Turner Prize 2013, Laure Prouvost Installation view

Turner Prize 2013, Laure Prouvost Installation view

© Laure Prouvost
Tate Photography: Lucy Dawkins

Laure Prouvost’s two video installations, Wantee and Farfromwords, are an absorbing blend of fiction, fact and fantasy. Wantee, which previously featured within Tate Britain’s recent Kurt Schwitters exhibition, features painting, sculpture and staged environments as the physical backdrop to Prouvost’s emotionally charged filmic narrative, which revolves around a fictional grandfather and ‘friend’ of Schwitters. In Farfromwords, we hear Prouvost taking us on a journey through her grandmother’s dreams, done with sensuous and intense rapid sequence of images and actions. What is real and what is not? ‘The viewer decides what they want to believe’, says Prouvost.

Turner Prize 2013 until 5th January

Five other shows to see in Derry right now…

Willie Doherty: Unseen
Willie Doherty’s show Unseen features photographic and video work made in Derry and surrounding area since 1985. Through simple yet direct observations of the landscape, often interwoven in the case of the films (including Remains (2013), Buried (2009), Ghost Story (2007) and At the End of the Day, 1994) with narratives of events remembered, Doherty, a native of Derry, subtly explores the troubled history of the region with the sparest of means.

City Factory Gallery until 4 January

Locky Morris: A Week in Goals
Just next door to Deano’s barber in Creggan, the Republican heartland of Derry, Locky Morris, who grew up here and whose mum lives around the corner, is showing works that, he says are ‘picking up on the local landscape’ in the form of sound works, photographs and sculptures. Not surprisingly, many have personal stories - a funeral of his mum’s next door neighbour; the view from his mother’s house; sound recording of his two daughters journey to school several years apart and spliced together. Why these personal subjects? ‘It is like the Conflict. You cant ignore it.’

Creggan Estate until 7 December

Momentous Times
The centenary of the 1913 Dublin Lockout - the culmination of major strikes for dock, tram and factory works from Belfast to Cork from 1907 onwards - is the stimulus for ten artists contributing to this exibition, which considers how the conditions of labour shaped, and will shape, work at the moments of 1913, 2013 and 2113. 

Centre for Contemporary Art until 2 November

The History of Derry in 100 objects
Tying in with Derry’s City of Culture celebrations, this trail of evocative objects takes visitors across the city to its many different venues and attractions. Suggested by members of the public, the objects range from ‘traditional’ museum-style artefacts to more unexpected contemporary choices, together building up a compelling history of the city.

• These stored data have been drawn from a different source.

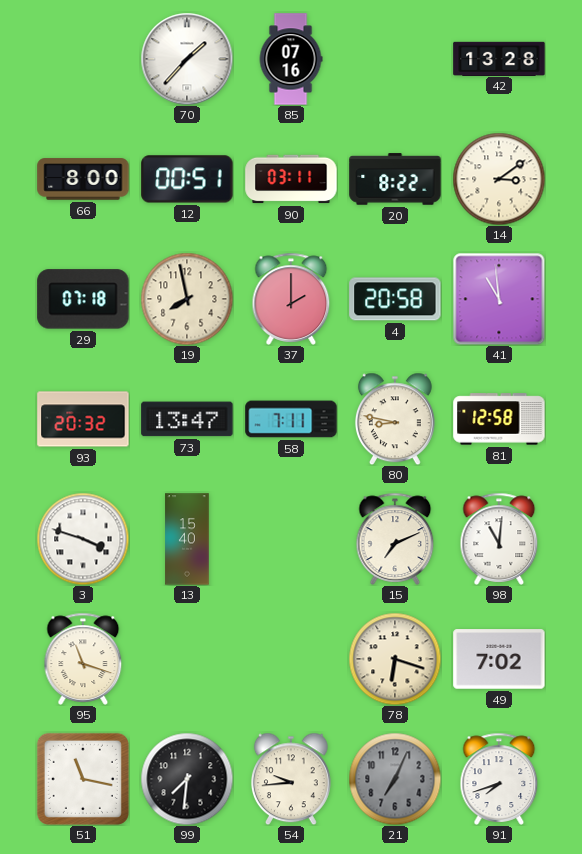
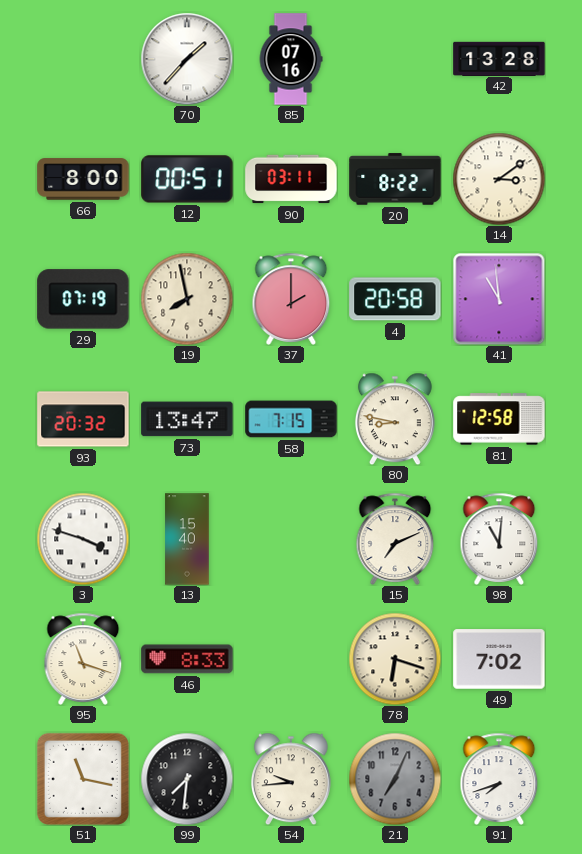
29: 07:18 -> 07:19
58: 7:11 -> 7:15
46: none -> 8:33
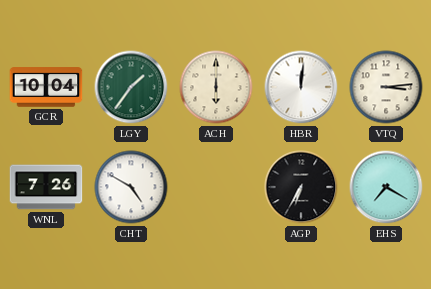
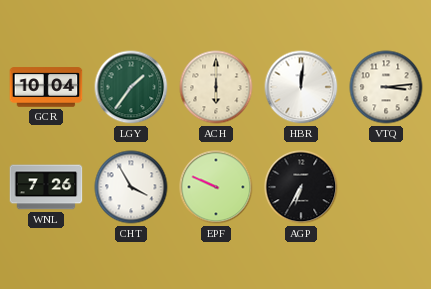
CHT: 4:50 -> 3:55
EPF: none -> 9:49
EHS: 7:20 -> none
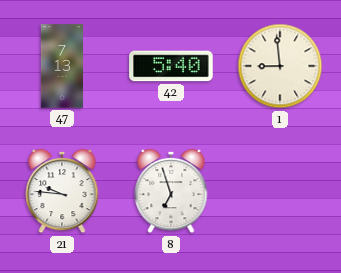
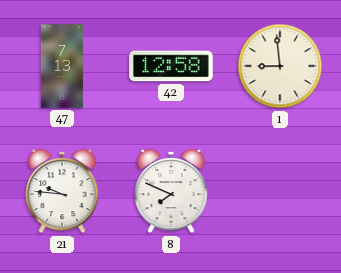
42: 5:40 -> 12:58
8: 6:57 -> 7:49
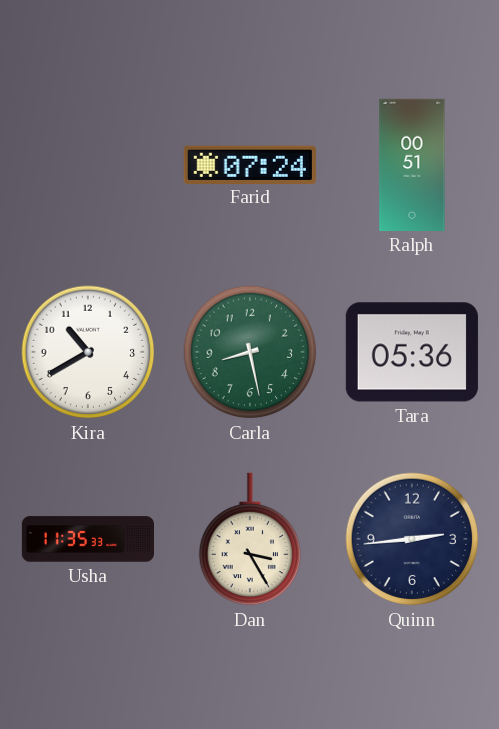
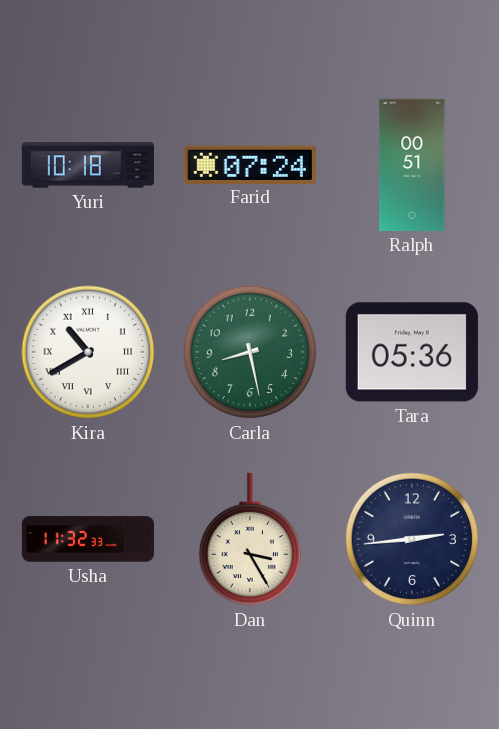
Yuri: none -> 10:18
Kira numerals: Arabic -> Roman
Usha: 11:35 -> 11:32
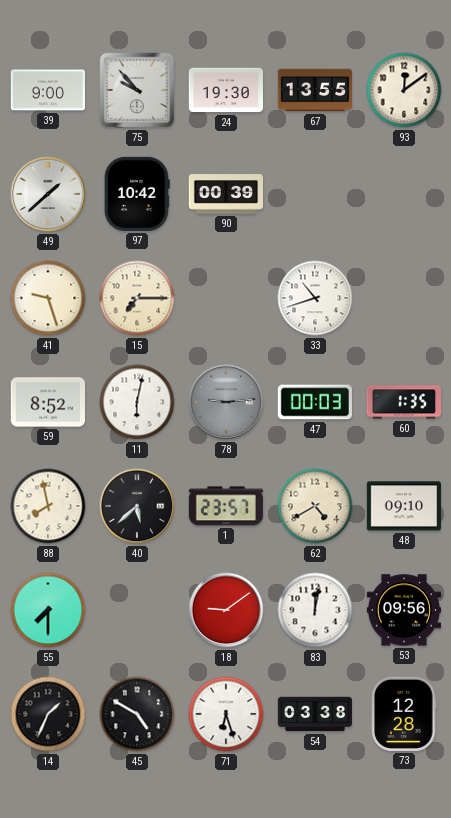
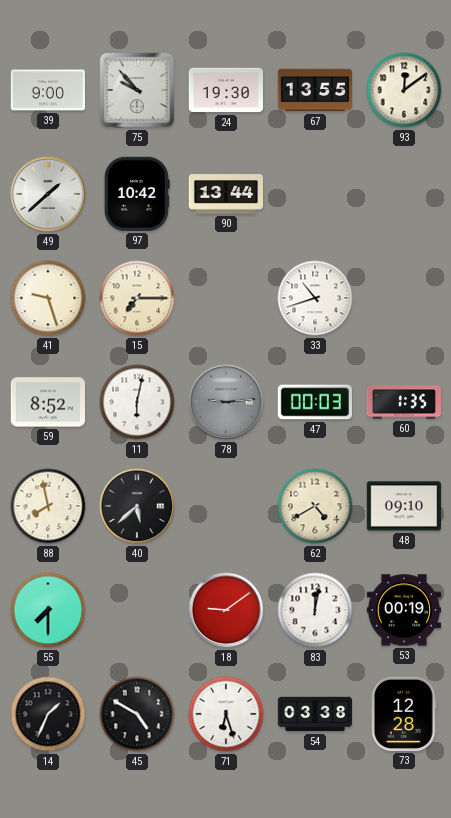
90: 00:39 -> 13:44
1: 23:57 -> none
53: 09:56 -> 00:19
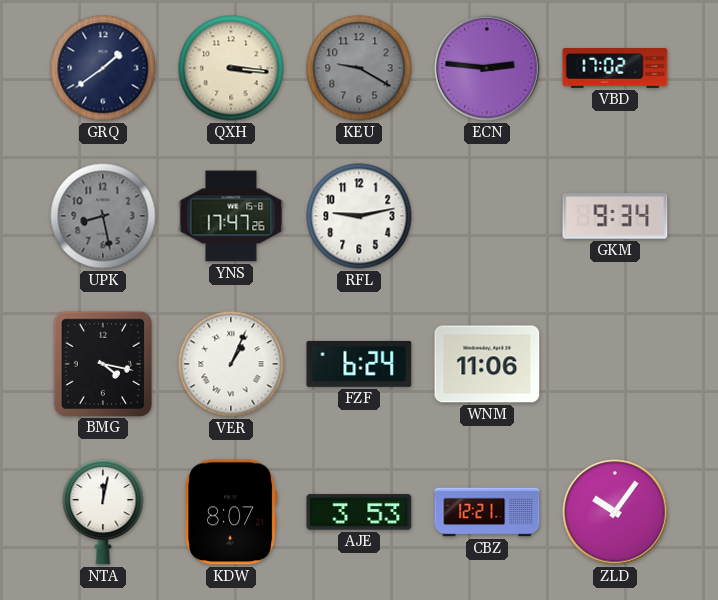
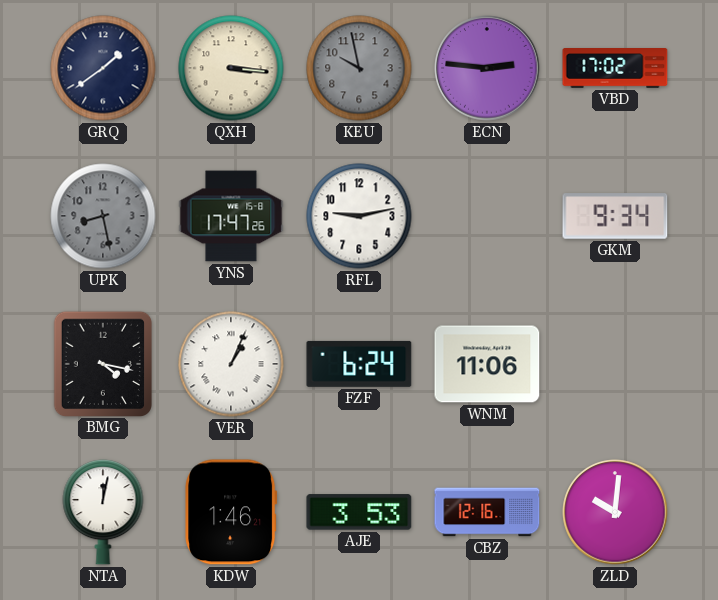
KEU: 9:20 -> 9:58
KDW: 8:07 -> 1:46
CBZ: 12:21 -> 12:16
ZLD: 10:06 -> 10:01
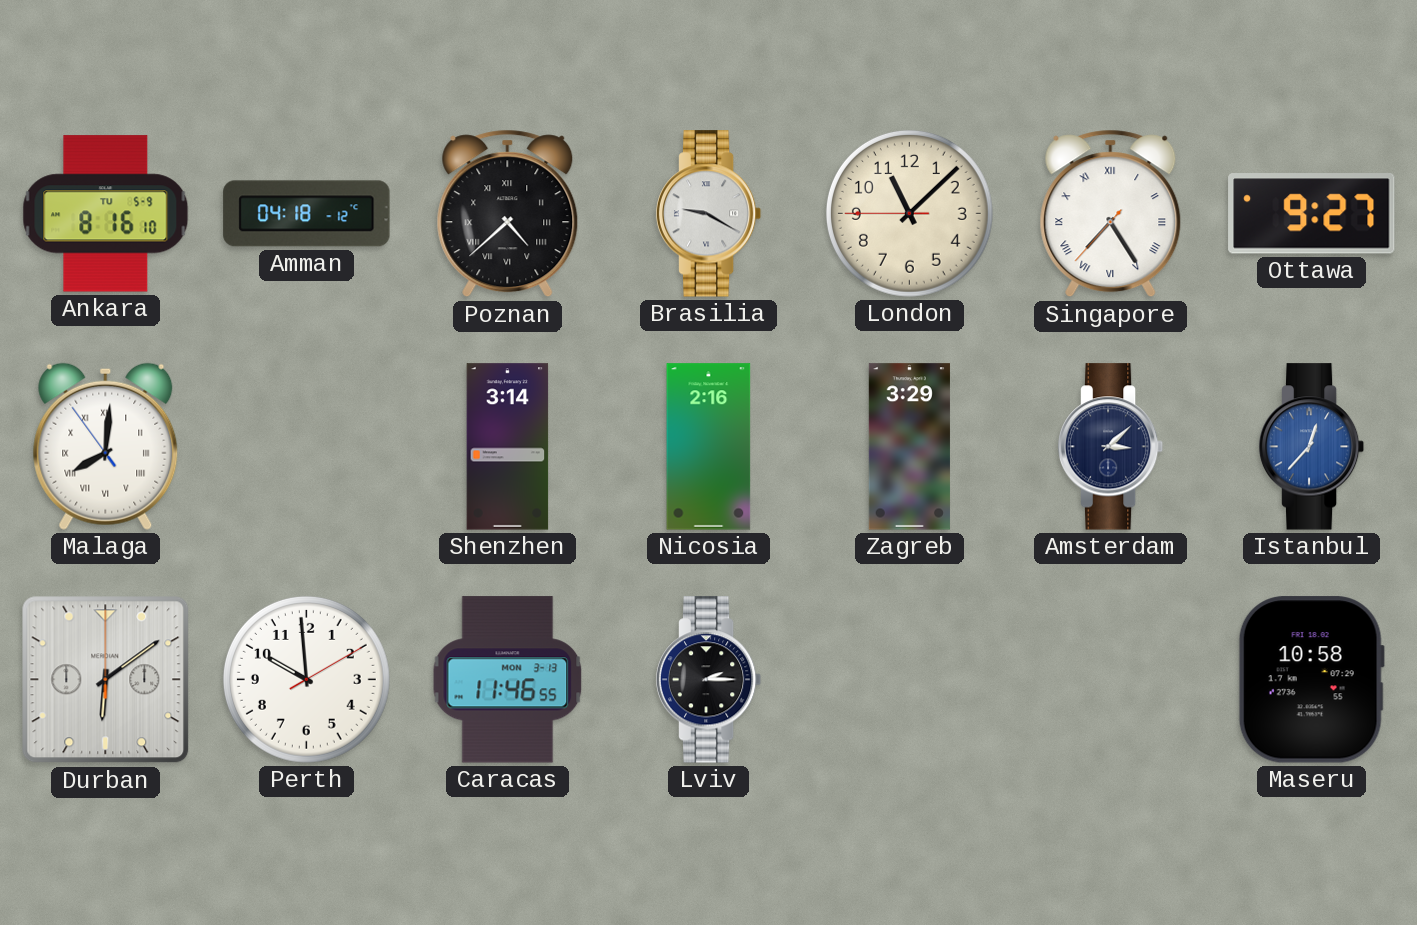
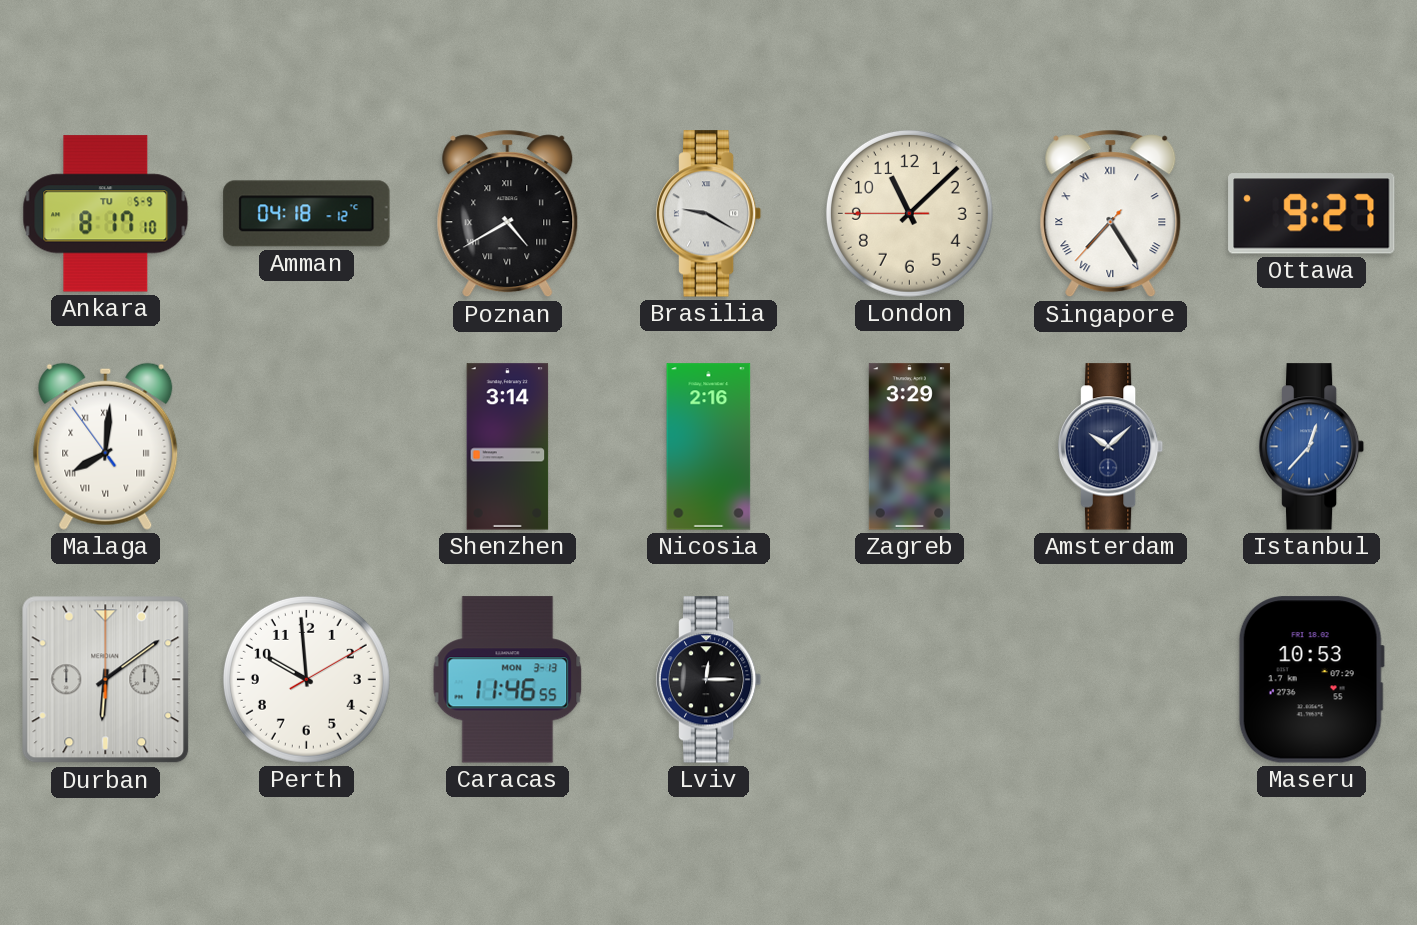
Ankara: 8:16 -> 8:17
Poznan: 4:38 -> 4:40
Amsterdam: 3:08 -> 10:08
Lviv: 2:15 -> 12:15
Maseru: 10:58 -> 10:53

Various venues across the city, starting at Guildhall  until 31 December

No Jury No Prize
Didn’t get shortlisted for the Turner Prize? Don’t worry! You can submit work of any medium to this open-invitation, open-brief show, encouraging a ‘creative response’ from local and regional artists. Each participant can only submit one work, but as long as it’s no larger than either one foot squared or one foot cubed, ready for hanging or installation and not in breach of ‘basic standards of a public gallery,’ it’s guaranteed to be accepted.